*** Begin section ***

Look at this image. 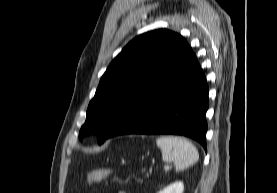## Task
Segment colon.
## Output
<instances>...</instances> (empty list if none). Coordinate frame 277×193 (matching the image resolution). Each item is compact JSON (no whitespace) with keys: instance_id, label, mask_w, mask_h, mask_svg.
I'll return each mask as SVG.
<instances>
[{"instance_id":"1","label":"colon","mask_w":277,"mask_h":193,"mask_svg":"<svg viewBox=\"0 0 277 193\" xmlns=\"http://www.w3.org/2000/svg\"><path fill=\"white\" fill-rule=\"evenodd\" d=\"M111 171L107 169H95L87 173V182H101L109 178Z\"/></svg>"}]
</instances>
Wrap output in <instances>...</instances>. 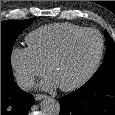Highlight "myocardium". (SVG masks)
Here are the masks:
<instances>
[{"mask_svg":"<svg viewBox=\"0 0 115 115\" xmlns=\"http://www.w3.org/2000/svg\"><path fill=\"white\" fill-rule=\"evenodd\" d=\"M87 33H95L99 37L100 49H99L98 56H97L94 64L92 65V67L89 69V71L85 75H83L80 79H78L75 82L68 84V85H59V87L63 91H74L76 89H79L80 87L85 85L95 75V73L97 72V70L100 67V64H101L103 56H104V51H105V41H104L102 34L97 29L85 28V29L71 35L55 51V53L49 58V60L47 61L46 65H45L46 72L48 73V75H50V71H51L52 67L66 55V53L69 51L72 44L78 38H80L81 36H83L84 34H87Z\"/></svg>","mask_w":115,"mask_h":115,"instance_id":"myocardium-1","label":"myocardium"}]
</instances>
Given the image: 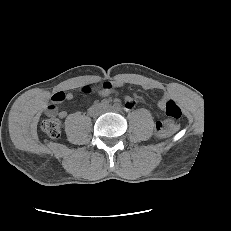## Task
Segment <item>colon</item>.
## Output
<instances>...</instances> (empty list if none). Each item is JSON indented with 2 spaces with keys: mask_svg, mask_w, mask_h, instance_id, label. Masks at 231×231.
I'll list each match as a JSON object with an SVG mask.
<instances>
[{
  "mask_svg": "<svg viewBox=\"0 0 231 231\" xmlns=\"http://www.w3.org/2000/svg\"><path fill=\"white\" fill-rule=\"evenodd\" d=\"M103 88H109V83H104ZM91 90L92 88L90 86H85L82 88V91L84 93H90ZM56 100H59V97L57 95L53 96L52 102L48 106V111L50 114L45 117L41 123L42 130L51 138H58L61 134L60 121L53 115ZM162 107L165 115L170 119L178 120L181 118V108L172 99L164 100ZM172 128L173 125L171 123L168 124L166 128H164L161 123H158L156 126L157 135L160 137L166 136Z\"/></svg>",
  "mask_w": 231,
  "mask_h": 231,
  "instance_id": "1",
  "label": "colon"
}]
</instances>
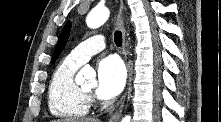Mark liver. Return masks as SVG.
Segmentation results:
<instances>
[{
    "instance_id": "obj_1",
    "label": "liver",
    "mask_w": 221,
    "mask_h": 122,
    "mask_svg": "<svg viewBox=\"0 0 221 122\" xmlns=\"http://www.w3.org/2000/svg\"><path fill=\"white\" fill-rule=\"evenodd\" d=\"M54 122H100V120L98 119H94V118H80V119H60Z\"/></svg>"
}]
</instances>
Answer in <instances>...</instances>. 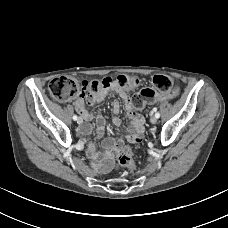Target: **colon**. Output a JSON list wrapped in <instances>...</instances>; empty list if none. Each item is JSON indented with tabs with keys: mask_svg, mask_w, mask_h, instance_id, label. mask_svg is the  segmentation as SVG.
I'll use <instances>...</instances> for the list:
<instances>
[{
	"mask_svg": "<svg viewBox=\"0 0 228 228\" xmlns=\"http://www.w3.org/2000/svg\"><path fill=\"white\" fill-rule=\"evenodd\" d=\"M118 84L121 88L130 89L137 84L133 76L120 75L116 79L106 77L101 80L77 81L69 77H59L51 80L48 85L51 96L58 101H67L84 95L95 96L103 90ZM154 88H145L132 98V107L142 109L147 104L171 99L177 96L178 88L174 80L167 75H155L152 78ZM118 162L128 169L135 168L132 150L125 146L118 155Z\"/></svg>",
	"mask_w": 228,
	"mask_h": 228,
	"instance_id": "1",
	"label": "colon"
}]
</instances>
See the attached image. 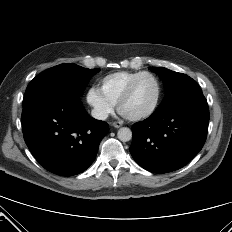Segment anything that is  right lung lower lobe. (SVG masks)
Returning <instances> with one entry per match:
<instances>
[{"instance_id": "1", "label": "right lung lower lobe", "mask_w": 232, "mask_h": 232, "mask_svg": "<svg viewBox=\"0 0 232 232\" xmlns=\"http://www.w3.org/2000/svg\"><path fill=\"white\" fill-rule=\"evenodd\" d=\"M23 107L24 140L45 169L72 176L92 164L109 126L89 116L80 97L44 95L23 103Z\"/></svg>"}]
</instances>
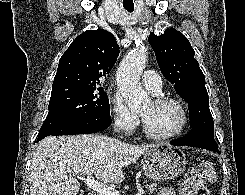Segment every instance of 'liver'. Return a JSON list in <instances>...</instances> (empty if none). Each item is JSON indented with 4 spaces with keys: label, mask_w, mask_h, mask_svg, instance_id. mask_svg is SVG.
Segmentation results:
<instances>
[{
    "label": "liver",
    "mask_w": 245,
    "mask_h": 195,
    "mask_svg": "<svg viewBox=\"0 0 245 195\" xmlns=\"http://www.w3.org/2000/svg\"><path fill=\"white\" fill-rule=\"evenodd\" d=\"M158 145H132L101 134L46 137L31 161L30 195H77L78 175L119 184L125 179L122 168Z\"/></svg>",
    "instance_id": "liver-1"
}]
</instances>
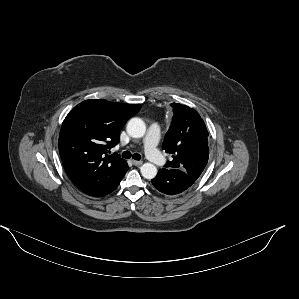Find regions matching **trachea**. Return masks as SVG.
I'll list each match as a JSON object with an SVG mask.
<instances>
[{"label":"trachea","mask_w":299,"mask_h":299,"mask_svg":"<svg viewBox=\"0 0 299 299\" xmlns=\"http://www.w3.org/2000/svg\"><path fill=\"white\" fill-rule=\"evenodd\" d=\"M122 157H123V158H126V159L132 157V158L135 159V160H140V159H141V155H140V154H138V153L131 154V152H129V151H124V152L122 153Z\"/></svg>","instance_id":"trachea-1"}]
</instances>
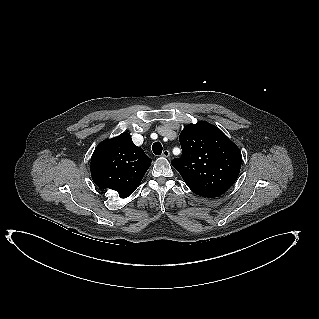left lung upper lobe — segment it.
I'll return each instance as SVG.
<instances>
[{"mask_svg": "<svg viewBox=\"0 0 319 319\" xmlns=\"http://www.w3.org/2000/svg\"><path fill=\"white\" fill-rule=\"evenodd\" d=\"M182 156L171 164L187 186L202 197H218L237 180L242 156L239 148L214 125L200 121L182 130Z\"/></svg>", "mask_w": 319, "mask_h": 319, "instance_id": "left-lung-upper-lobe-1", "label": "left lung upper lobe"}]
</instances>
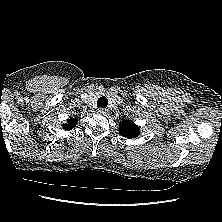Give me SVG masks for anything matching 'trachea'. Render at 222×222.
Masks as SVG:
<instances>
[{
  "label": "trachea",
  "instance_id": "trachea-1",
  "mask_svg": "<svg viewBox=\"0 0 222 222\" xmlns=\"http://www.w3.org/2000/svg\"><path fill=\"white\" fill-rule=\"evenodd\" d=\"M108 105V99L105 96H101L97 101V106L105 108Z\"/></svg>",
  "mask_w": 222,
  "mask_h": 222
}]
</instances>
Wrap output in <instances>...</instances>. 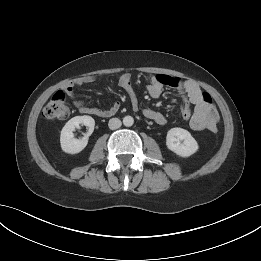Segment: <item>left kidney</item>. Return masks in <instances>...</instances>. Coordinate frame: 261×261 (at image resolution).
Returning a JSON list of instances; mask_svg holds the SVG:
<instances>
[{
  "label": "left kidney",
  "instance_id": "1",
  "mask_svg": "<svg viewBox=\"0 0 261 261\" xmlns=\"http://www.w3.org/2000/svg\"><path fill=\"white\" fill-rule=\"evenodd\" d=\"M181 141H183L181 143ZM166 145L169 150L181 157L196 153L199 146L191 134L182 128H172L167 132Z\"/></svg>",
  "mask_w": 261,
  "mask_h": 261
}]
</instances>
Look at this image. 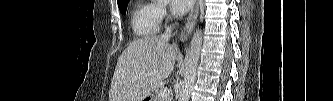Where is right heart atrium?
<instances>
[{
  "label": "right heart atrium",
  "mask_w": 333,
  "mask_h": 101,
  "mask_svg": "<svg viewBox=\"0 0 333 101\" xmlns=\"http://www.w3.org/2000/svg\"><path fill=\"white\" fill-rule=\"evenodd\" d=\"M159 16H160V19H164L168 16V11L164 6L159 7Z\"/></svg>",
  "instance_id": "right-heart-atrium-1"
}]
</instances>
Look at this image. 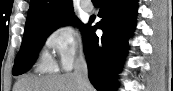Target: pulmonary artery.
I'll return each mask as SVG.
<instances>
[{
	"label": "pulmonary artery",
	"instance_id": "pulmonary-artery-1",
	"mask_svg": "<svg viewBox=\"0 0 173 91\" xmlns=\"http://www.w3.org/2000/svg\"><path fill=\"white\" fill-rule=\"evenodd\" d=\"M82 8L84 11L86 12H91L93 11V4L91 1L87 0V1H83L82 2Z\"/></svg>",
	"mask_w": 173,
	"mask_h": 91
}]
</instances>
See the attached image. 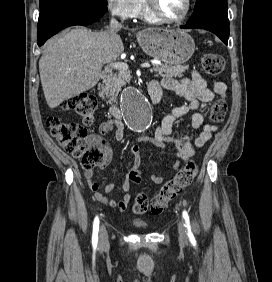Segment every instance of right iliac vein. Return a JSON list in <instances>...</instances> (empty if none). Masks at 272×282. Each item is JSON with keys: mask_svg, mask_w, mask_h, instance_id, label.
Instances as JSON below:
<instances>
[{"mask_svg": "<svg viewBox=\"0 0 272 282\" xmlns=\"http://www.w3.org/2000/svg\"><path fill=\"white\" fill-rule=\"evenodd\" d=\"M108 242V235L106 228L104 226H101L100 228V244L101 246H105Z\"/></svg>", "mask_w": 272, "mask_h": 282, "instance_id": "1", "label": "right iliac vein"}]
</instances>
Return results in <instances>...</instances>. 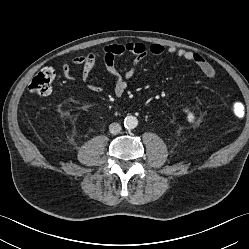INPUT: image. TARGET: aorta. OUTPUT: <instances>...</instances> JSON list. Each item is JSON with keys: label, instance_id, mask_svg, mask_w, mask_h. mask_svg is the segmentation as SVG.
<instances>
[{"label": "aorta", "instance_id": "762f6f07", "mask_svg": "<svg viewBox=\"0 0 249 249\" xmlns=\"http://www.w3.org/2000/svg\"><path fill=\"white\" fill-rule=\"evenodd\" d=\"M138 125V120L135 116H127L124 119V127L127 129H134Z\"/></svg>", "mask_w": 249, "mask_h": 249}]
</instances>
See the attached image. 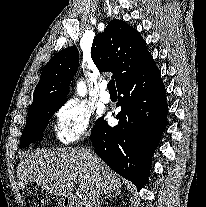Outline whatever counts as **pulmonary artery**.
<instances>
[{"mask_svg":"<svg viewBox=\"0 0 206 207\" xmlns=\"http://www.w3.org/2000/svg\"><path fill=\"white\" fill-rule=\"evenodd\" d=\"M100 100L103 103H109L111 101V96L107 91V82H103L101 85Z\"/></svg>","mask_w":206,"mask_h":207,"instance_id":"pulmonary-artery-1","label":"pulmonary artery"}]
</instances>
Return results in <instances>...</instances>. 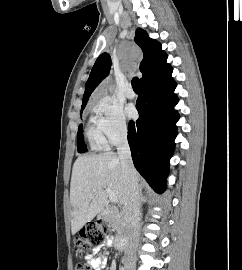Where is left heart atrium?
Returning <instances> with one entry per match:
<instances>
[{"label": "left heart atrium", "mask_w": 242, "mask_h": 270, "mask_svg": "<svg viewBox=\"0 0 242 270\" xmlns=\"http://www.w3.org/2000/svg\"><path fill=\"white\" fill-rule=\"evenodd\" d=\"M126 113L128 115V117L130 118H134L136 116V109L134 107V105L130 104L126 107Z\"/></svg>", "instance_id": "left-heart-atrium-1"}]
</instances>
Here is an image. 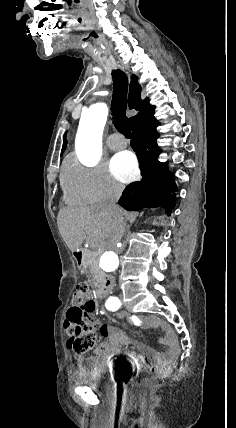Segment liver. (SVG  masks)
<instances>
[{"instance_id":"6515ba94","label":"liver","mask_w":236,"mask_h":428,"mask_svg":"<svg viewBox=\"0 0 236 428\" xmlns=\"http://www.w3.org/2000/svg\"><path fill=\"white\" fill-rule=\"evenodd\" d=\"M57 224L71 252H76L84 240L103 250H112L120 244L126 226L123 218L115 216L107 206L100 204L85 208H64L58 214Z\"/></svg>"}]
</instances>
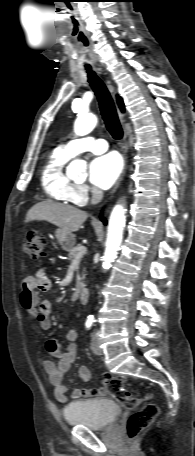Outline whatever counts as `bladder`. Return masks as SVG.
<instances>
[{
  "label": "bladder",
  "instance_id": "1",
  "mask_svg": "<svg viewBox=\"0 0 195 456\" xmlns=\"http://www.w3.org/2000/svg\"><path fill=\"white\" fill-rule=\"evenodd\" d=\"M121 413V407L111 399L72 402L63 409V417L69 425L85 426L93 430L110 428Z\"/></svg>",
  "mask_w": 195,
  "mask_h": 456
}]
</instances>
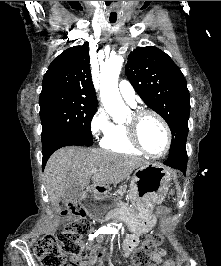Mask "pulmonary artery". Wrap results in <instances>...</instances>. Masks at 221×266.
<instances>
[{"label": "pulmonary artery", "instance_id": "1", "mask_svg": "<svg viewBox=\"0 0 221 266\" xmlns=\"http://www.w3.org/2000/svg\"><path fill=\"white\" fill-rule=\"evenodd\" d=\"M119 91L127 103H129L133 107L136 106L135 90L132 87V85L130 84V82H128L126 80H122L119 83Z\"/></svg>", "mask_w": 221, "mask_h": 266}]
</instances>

*** End section ***

__INSTRUCTIONS FOR THE TASK__:
In the answer, include exactly the lines from the one containing "Masks at 221×266." through the end of the records above and no pictures at all.

__WRITTEN RESPONSE__:
Mask "pulmonary artery". Wrap results in <instances>...</instances>. Masks at 221×266.
<instances>
[{"label": "pulmonary artery", "instance_id": "1", "mask_svg": "<svg viewBox=\"0 0 221 266\" xmlns=\"http://www.w3.org/2000/svg\"><path fill=\"white\" fill-rule=\"evenodd\" d=\"M119 91L127 103H129L133 107L136 106L135 90L132 87V85L130 84V82H128L126 80H122L119 83Z\"/></svg>", "mask_w": 221, "mask_h": 266}]
</instances>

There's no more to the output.